# [TO DO]
Among the lines of the records, please find those that contain the word "José" and copy them.

______

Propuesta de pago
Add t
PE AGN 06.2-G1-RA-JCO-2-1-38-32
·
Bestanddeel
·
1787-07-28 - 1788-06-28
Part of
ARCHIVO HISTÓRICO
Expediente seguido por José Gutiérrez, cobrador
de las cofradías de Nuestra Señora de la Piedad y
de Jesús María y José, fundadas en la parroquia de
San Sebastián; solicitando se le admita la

______

# [EXPECTED OUTPUT]
Expediente seguido por José Gutiérrez, cobrador
de Jesús María y José, fundadas en la parroquia de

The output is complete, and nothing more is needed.